Where a line in the data below includes the word "each", count it. State the total and nothing more.
*** DATA SHOWN ***
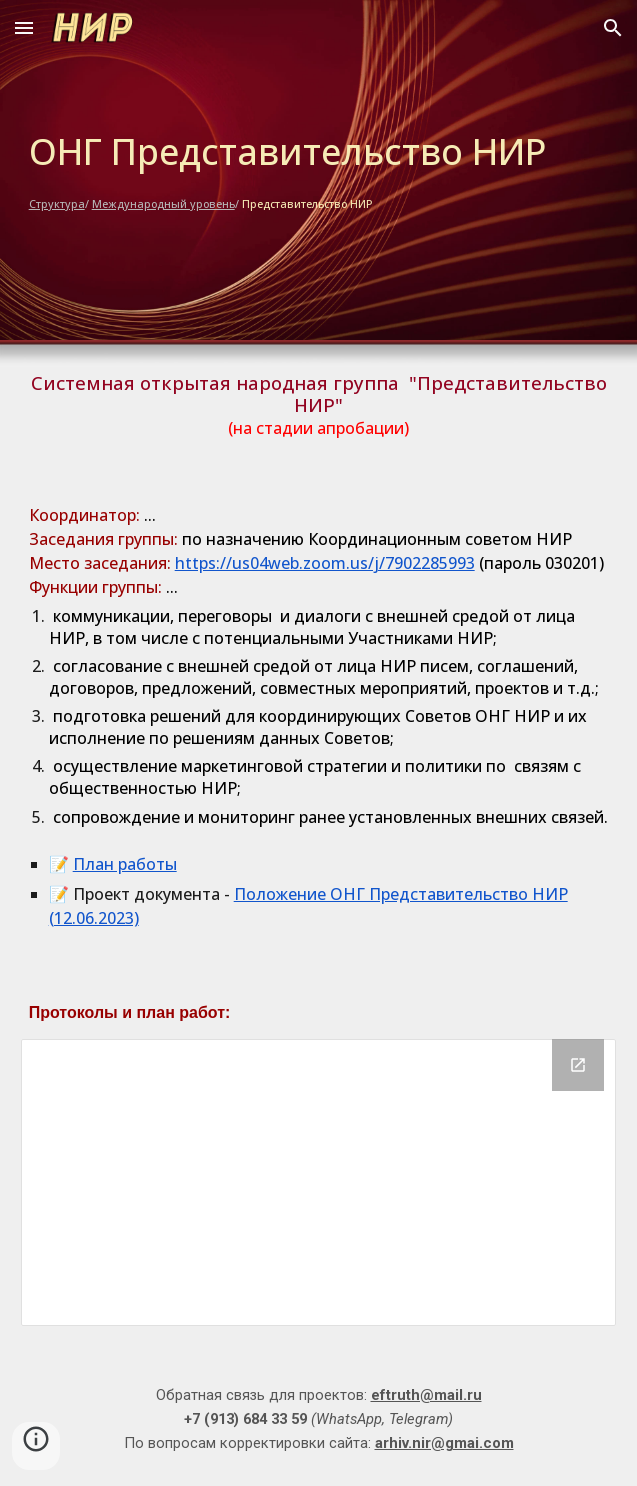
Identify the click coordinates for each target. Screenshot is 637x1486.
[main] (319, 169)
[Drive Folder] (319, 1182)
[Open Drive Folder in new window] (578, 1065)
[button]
*** End of DATA SHOWN ***
*** DATA SHOWN ***
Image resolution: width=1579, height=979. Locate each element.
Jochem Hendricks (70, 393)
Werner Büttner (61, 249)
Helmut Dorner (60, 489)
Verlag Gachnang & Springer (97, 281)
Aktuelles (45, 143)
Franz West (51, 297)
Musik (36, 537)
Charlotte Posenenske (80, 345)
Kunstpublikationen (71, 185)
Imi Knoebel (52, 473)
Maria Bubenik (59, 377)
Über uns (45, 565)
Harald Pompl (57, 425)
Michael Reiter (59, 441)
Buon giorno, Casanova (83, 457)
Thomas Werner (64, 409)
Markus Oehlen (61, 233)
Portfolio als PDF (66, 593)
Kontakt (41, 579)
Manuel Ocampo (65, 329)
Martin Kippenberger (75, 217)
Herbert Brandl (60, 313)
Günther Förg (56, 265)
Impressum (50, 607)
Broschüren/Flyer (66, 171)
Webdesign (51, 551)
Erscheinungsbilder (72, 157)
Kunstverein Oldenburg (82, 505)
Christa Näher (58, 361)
*** End of DATA SHOWN ***
TASK RESULT
2